Exercise requirements: Look through the data below. Show each line where the string "Chuck" occurs.
Given records below:
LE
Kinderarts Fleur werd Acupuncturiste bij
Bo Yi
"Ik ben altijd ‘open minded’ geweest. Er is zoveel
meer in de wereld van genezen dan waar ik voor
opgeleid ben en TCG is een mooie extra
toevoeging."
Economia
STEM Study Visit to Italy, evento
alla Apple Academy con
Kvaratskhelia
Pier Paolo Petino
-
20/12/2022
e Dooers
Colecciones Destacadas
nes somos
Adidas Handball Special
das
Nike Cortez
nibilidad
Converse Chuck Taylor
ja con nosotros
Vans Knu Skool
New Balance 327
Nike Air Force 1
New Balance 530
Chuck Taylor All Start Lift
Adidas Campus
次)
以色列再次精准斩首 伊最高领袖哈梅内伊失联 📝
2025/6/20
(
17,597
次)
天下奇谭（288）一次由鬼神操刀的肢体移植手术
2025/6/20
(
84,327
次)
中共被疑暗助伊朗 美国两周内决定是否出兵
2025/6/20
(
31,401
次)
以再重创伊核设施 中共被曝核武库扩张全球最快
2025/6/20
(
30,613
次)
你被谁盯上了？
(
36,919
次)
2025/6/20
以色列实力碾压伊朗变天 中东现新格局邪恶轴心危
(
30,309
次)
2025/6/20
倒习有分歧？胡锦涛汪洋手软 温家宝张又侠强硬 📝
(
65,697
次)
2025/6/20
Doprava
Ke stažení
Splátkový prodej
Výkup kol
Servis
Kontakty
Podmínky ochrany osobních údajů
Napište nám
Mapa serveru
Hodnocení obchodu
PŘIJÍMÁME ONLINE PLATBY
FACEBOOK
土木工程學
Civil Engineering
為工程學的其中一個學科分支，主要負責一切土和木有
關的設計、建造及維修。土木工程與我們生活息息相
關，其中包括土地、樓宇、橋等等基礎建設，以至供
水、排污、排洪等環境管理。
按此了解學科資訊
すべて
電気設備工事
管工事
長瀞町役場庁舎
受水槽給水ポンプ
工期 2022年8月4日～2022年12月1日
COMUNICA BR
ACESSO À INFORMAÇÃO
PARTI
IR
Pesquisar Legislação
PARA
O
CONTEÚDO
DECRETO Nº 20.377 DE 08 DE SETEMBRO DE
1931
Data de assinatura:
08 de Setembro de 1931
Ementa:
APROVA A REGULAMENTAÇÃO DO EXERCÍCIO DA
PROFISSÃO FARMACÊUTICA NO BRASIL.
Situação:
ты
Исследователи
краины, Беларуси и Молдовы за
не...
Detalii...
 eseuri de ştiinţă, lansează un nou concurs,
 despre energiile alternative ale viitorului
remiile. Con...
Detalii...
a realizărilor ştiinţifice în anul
End of Given records.
Answer space:
Converse Chuck Taylor
Chuck Taylor All Start Lift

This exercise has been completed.